NACAC VOTES TO OVERHAUL ETHICAL CODE 

NACAC VOTES TO REMOVE PARTS OF ETHICAL CODE

It’s already old news but over the weekend, NACAC delegates and members voted almost unanimously to remove several key sections from the association’s Code of Ethics and Professional Practices bringing sweeping changes to the admissions and enrollment management landscape in higher ed. The vote was called to attempt to bring NACAC’s SPGP/CEPP into compliance with United States antitrust laws following a two-year investigation by the United Stated Department of Justice. NACAC hopes the changes, eliminating parts of their ethics code and made effective immediately will help bring the investigation to a conclusion and stem the threat of possible litigation in the future.

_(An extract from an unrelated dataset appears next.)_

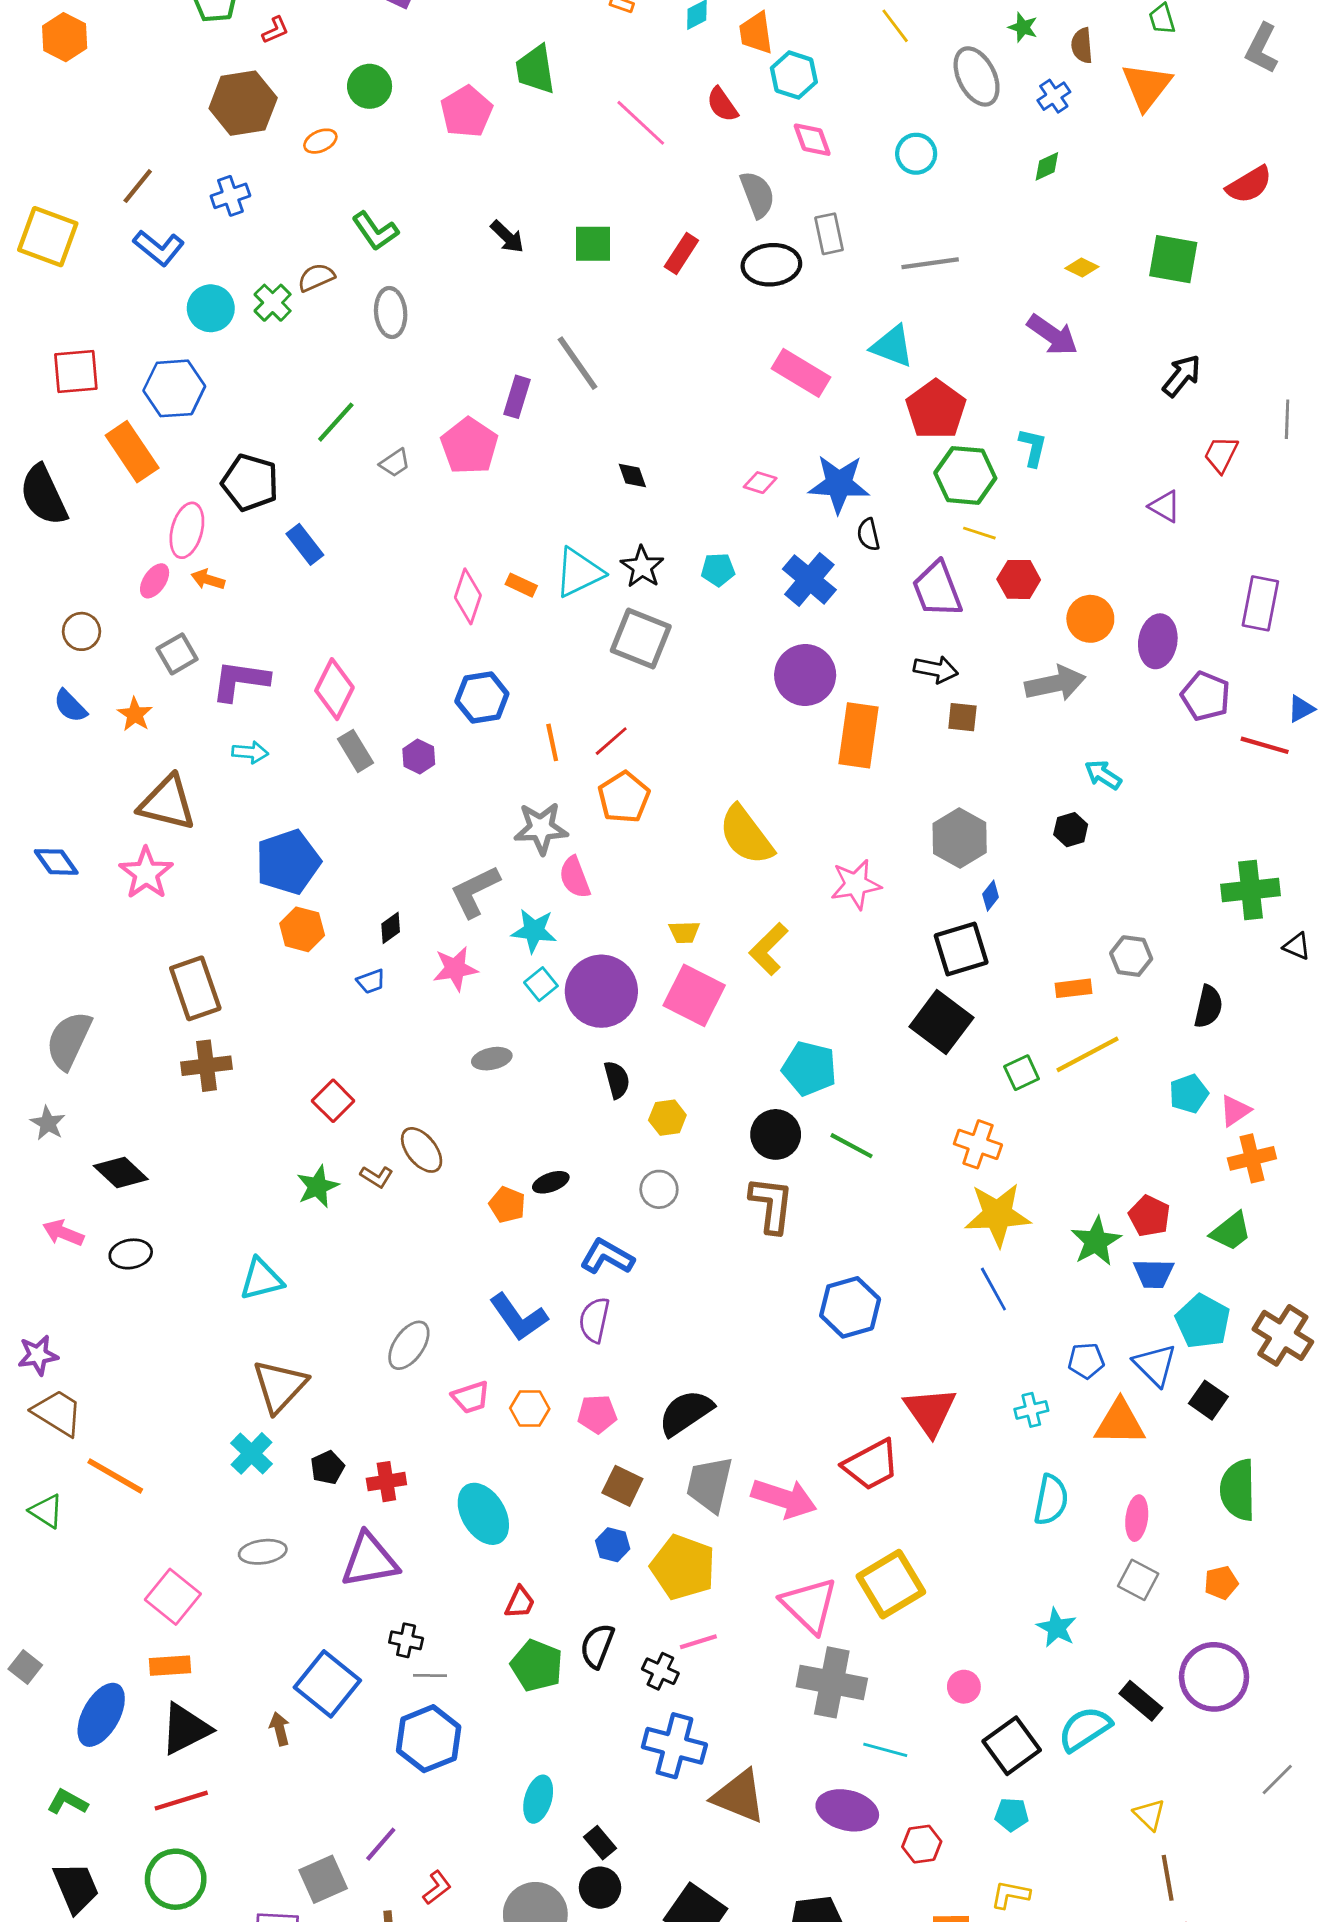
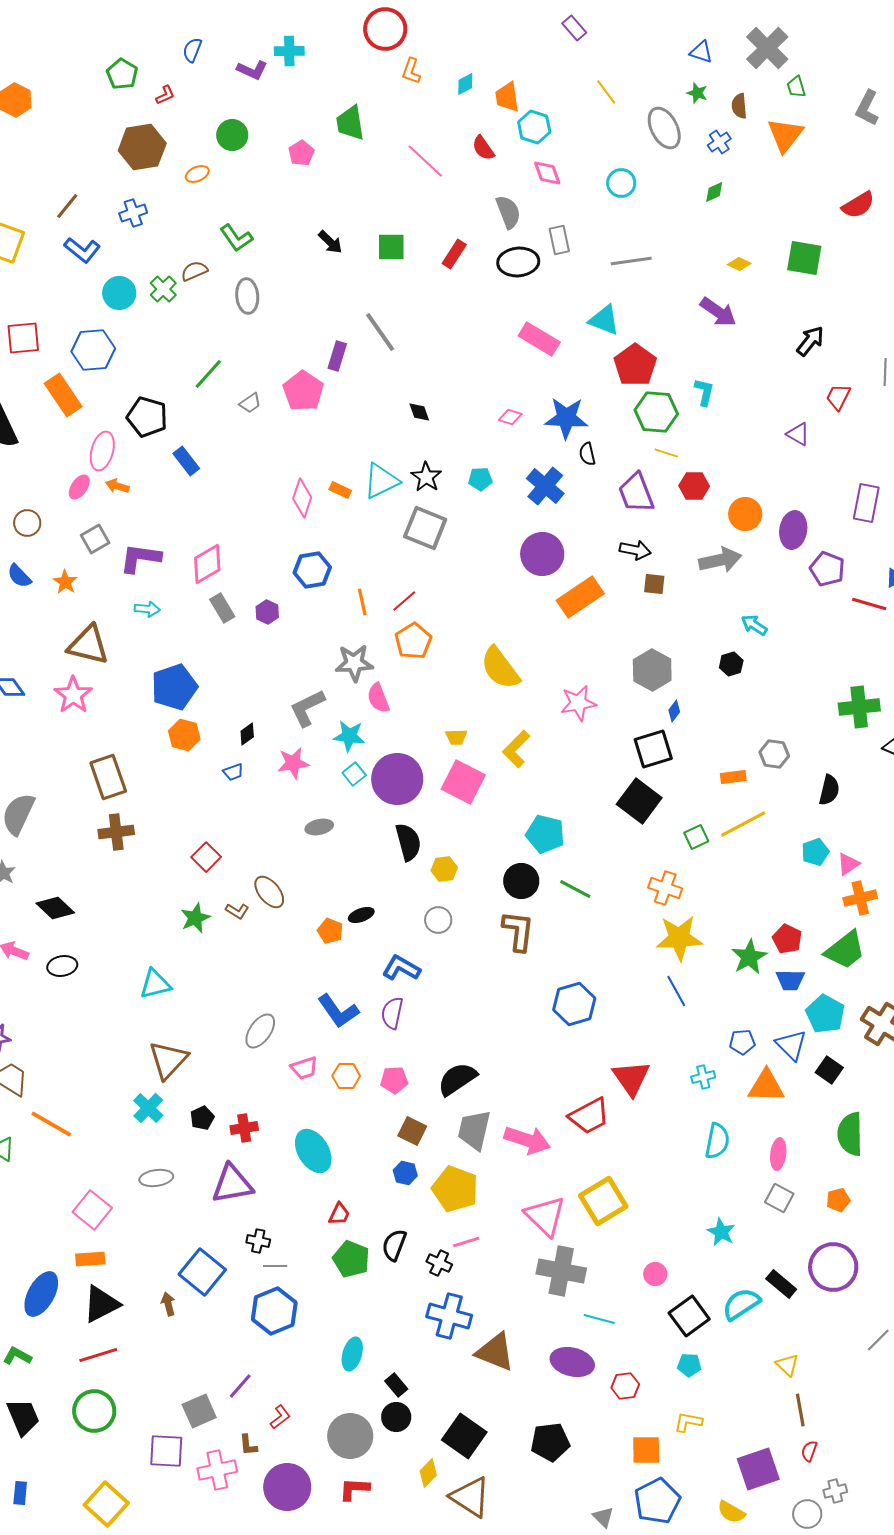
pink pentagon: (466, 112) -> (301, 153), size x0.7
pink diamond: (334, 689) -> (207, 564), turned 33
orange rectangle: (859, 735) -> (580, 597), turned 48
black semicircle: (617, 1080) -> (408, 842), size x1.4
green trapezoid: (1231, 1231) -> (845, 950), size x1.4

Competition is typically good for consumers because it gives them choices, options and keeps prices in check. Not to mention that it incentivizes businesses and institutions to offer higher quality products and services. The gist of the NACAC problem lies not only in the coordination undertaken by its members, but also in the ways that they prevented competition.

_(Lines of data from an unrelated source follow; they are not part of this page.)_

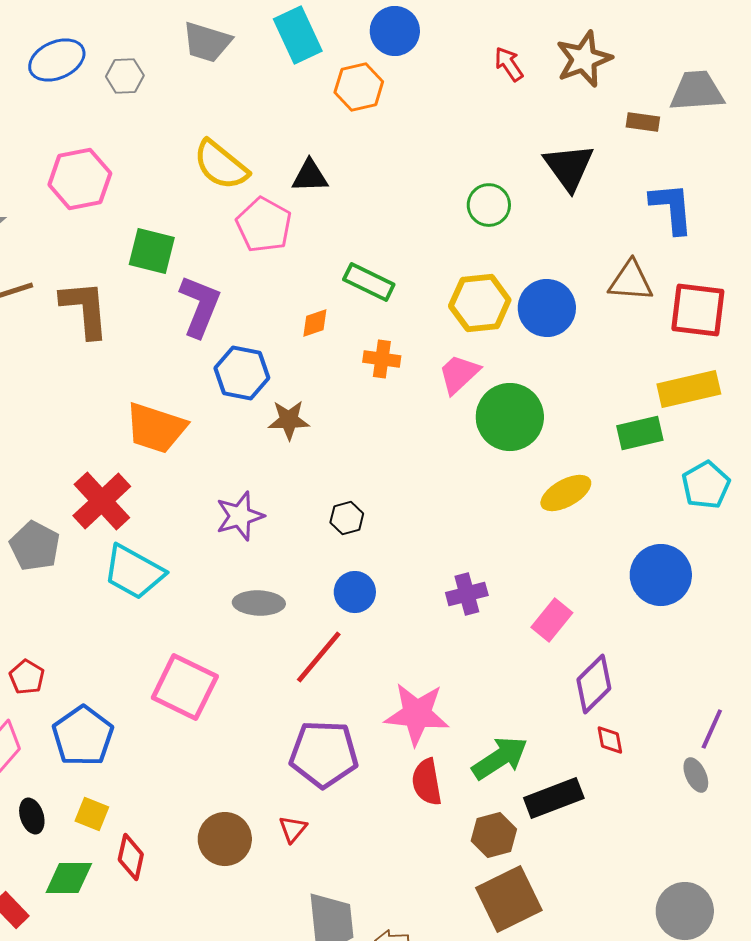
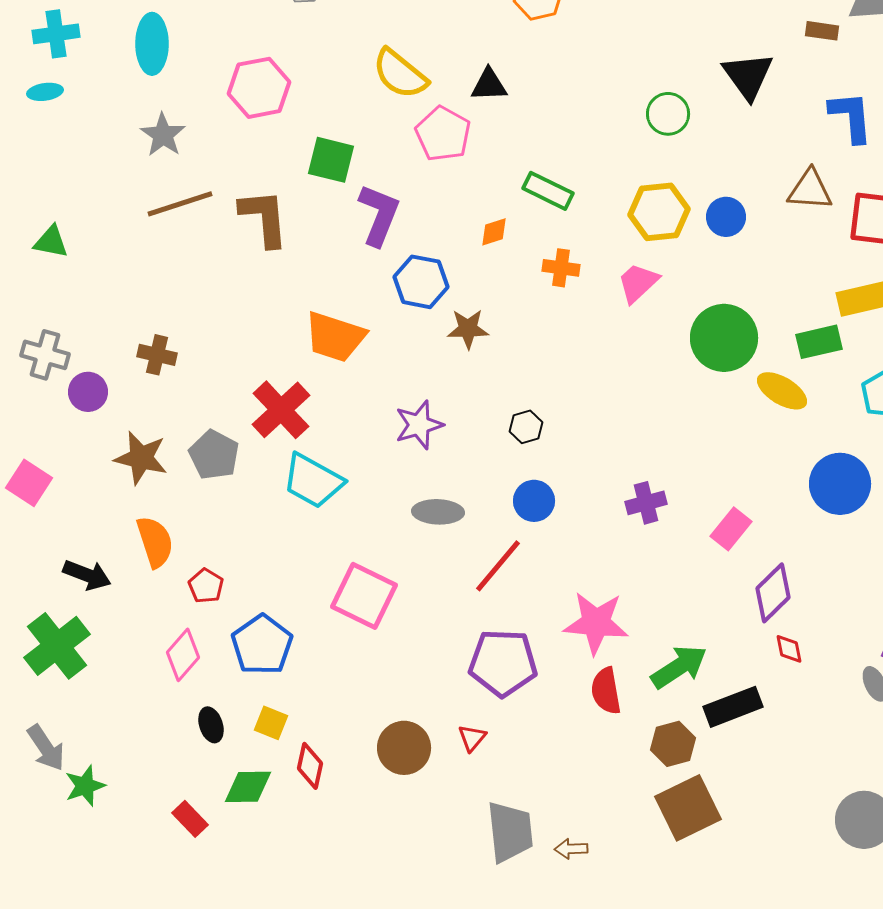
blue circle: (547, 308) -> (726, 217), size x0.7
green circle: (510, 417) -> (724, 338), moved
yellow ellipse: (566, 493) -> (782, 391), moved, turned 60

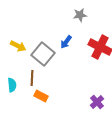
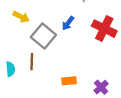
yellow arrow: (18, 46) -> (21, 17), moved
orange rectangle: (41, 96) -> (69, 81), moved, turned -32

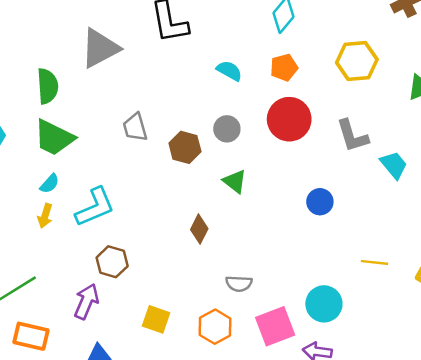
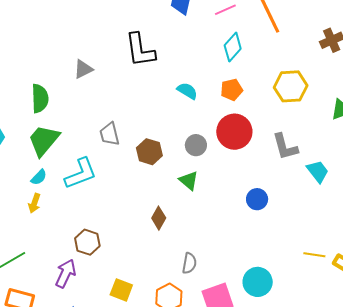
gray triangle: (100, 48) -> (83, 69), size x0.6
gray circle: (227, 129) -> (196, 145), moved
green trapezoid: (54, 138) -> (44, 140), turned 102
cyan L-shape: (95, 207) -> (81, 173), moved
yellow line: (374, 262) -> (314, 255), moved
gray semicircle: (239, 284) -> (189, 263), turned -85

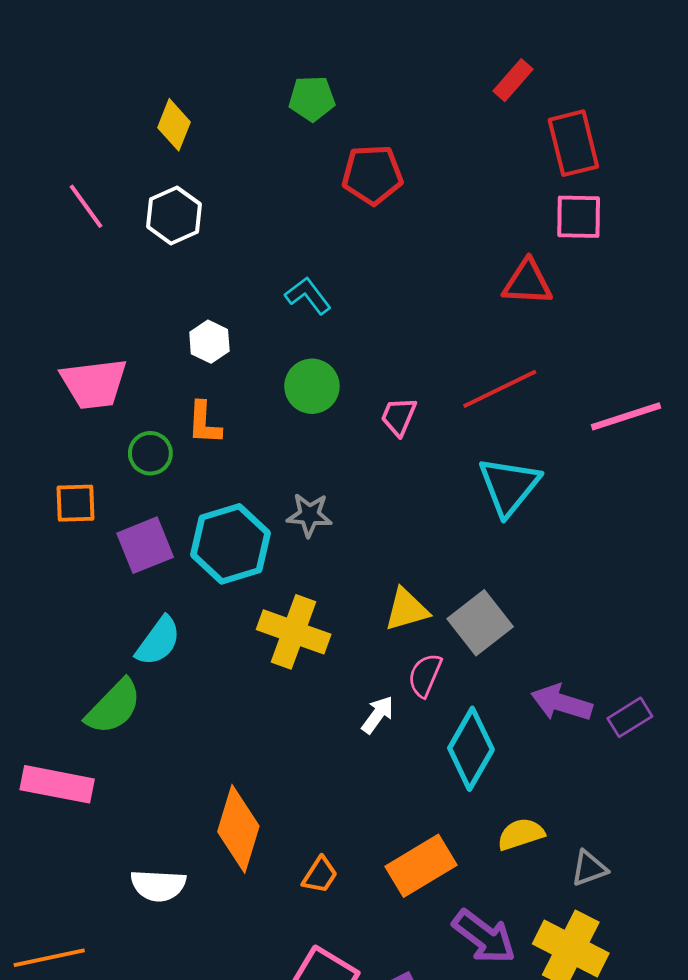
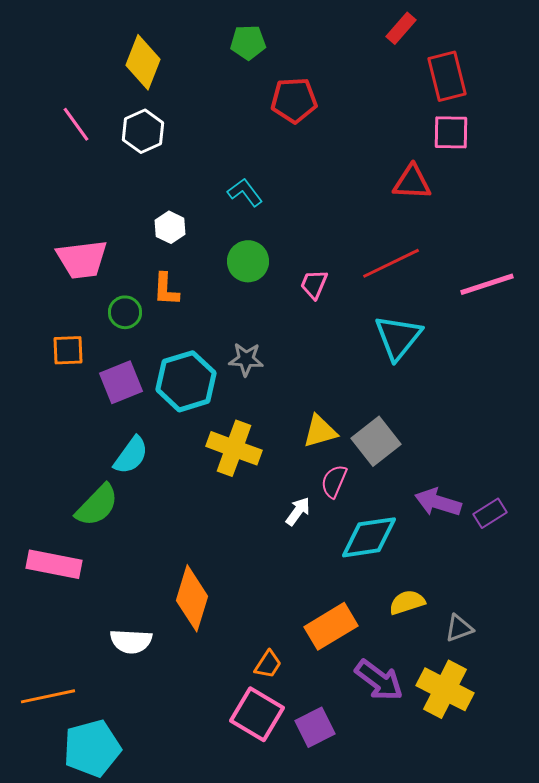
yellow diamond: (174, 125) -> (143, 62), size x1.4
cyan diamond: (471, 749) -> (369, 537), turned 52
orange trapezoid: (320, 875) -> (268, 664), moved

NACAC required its members to agree to use only certain prescribed application plans such as Early Decision, Regular Decision, Early Action and Rolling Admissions, and prevented them from circumventing those plans by recruiting out of the prescribed cycles. Their rationale was that this would ensure that high school students would benefit from a closely coordinated process that might be otherwise complex or confusing to prospective students and their families and colleges would be afforded some simple protection through a common admissions cycle and procedure.

NACAC built in protections for students so that they wouldn’t be coerced or pressured from other colleges to enroll or pay a deposit before the agreed upon deadline for each application plan, and colleges couldn’t offer special incentives to students to secure enrollment. According to NACAC, that gave students a reasonable amount of time to identify their college choices, complete applications of admission, compare financial aid offers and then make an informed decision.

Although NACAC’s primary concern is for students in the high school to college pipeline, they also prescribed rules for members related to transfer student recruitment. Given that it would be impractical to establish universal dates and deadlines for transfer students, NACAC members agreed not to solicit transfer students from each other and to keep their hands off previous years applicant and prospective student pools unless a student initiated contact first. As a result of the vote, all of these provisions have been removed.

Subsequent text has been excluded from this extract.